Yamamoto C, Yoneda T, Yoshikawa M, et al. Airway inflammation in COPD assessed by sputum levels of interleukin-8. Chest 1997; 112: 505-510.

The ENFUMOSA study group. The ENFUMOSA cross-sectional European multicentre study of the clinical phenotype of severe asthma. Eur Respir J 2003; 22-470-477.

Claims

1. Modified interleukin 8 (IL-8) having increased glyosaminoglycan (GAG) binding affinity and further inhibited or down-regulated G-protein coupled receptor (GPCR) activity compared to the respective wild type IL-8 for use in the prevention or treatment of lung inflammation with neutrophilic infiltration.

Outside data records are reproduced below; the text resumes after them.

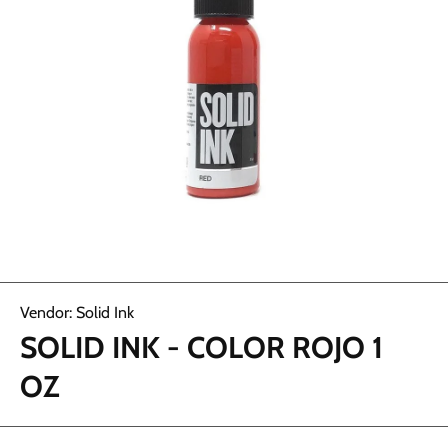
Abrir elemento multimedia 1 en una ventana modal
Vendor:
Solid Ink
SOLID INK - COLOR ROJO 1
OZ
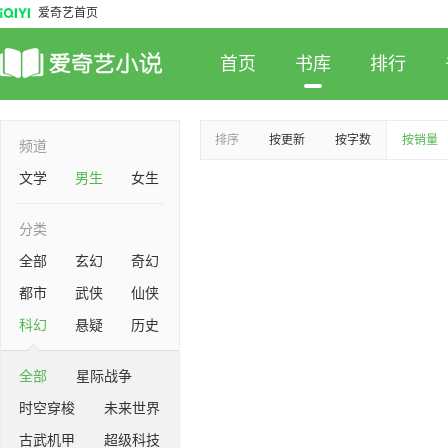
爱奇艺首页
首页
书库
排行
排序
按更新
按字数
按销量
频道
文学
男生
女生
分类
全部
玄幻
奇幻
都市
武侠
仙侠
科幻
悬疑
历史
全部
星际战争
时空穿梭
未来世界
古武机甲
超级科技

2. Modified IL-8 according to claim 1, wherein the modified IL-8 comprises a GAG binding region which is modified by substitution, insertion, and/or deletion of at least one amino acid in order to increase the relative amount of basic amino acids in said GAG binding region, and/or reduce the amount of bulky and/or acidic amino acids in said GAG binding region preferably at a solvent exposed position.

3. Modified IL-8 according to claim 2, wherein at least one amino acid selected from the group consisting of Arg, Lys, and His is inserted into said GAG binding region.

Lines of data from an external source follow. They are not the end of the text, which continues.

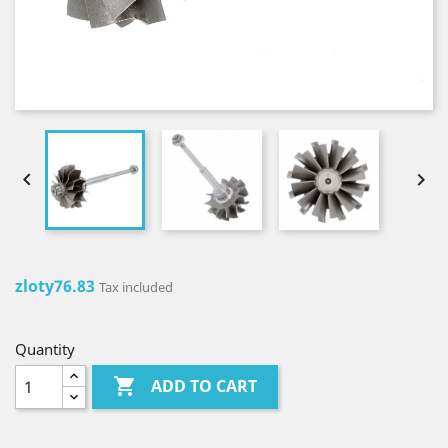


zloty76.83
Tax included
Quantity

ADD TO CART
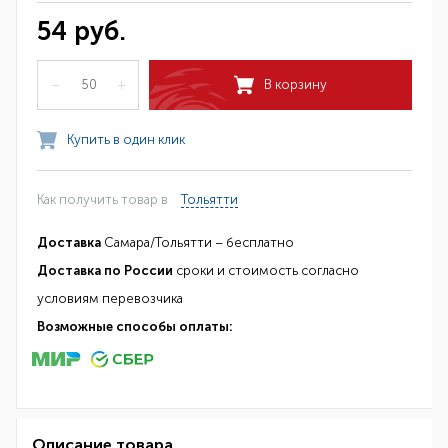
54 руб.
–
+
В корзину
Купить в один клик
Как получить товар в
Тольятти
Доставка
Самара/Тольятти – бесплатно
Доставка по России
сроки и стоимость согласно
условиям перевозчика
Возможные способы оплаты:
Описание товара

4. Modified IL-8 according to claim 1, wherein positions 17, 21, 70, and/or 71 of IL-8 are substituted by Arg, Lys, His, Asn and/or Gln.

5. Modified IL-8 according to claim 1, wherein the GPCR binding region of IL-8 is modified by deletion, insertion, and/or substitution, preferably with alanine, a sterically and/or electrostatically similar residue.

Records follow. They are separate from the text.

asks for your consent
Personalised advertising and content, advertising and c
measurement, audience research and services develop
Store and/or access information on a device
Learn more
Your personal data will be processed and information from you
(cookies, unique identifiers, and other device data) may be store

6. Modified IL-8 according to claim 1 wherein the amino acid sequence of the modified IL-8 molecule is (SEQ ID No. 2) (X1)n(X2)m KTYSKP(X3)HPK (X4)IKELRVIES GPHCANTEII VKLSDGRELC LDPKENWVQR VVEKFLKRA(X5) (X6)S

wherein X1 is of amino acid sequence SAKELR,

wherein X2 is of amino acid sequence CQCI,

wherein X3 is selected of the group consisting of F, R, K, H, N and/or Q, preferably X3is K,

wherein X4 is selected of the group consisting of F, R, K, H, N and/or Q, preferably X4 is K

wherein X5 is selected of the group consisting of E, R, K, H, N and/or Q, preferably X5 is K,

wherein X6 is selected of the group consisting of R, K, H, N and/or Q, preferably X6 is K,

and wherein n and/or m is 0 or 1.

7. Modified IL-8 according to claim 1, wherein said modified IL-8 molecule is selected from the group consisting of del6F17RE70KN71R, del6F17RE70RN71K, del6E70KN71K, and del6F17KF21KE70KN71K.

8. Modified IL-8 according to claim 1, wherein the amino acid sequence of the modified IL-8 molecule is CQCI KTY SKPKHPKKIK ELRVIESGPH CANTEIIVKL SDGRELCLDP KENWVQRVVE KFLKRAKKS (SEQ ID No. 1).

9. Modified IL-8 according to claim 1, wherein the lung inflammation with neutrophilic infiltration is selected from chronic obstructive pulmonary disease, cystic fibrosis, severe asthma, bronchitis, broncheolitis, acute lung injury and acute respiratory distress syndrome.

10. Modified IL-8 according to claim 1 formulated as inhalant.

11. Method for treatment of lung inflammation with neutrophilic infiltration in a subject in need thereof comprising administering to the subject a therapeutically effective amount of modified IL-8.

12. Method according to claim 11 wherein the administration is by inhalation or by intratracheal administration.